■ TASK DESCRIPTION
Once you reach the line containing "ir@huscompagniet.dk" in the data below, restate each line word for word up to and including the one containing "Read more about cookies here".

■ DATA FOR REVIEW
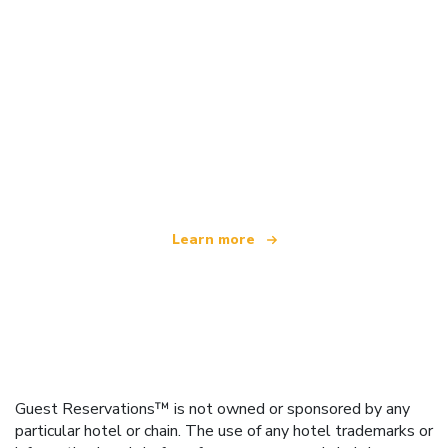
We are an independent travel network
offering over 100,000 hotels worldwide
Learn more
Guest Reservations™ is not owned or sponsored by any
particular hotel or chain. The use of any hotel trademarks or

==

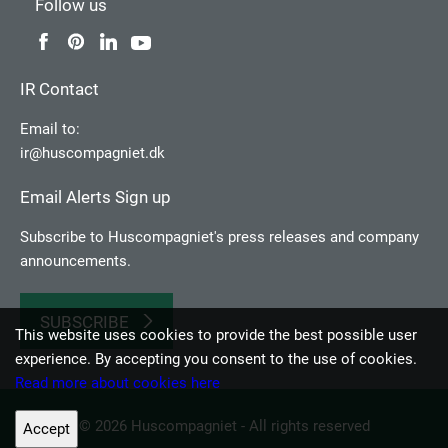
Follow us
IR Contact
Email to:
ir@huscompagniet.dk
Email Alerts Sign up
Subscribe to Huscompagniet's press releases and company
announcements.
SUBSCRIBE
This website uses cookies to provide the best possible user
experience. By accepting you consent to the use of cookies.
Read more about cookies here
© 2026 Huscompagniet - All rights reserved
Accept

---

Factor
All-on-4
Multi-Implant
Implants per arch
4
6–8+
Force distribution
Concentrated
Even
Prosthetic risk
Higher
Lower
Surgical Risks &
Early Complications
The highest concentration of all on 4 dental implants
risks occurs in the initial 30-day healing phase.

■ ANSWER FOR THIS EXERCISE
ir@huscompagniet.dk
Email Alerts Sign up
Subscribe to Huscompagniet's press releases and company
announcements.
SUBSCRIBE
This website uses cookies to provide the best possible user
experience. By accepting you consent to the use of cookies.
Read more about cookies here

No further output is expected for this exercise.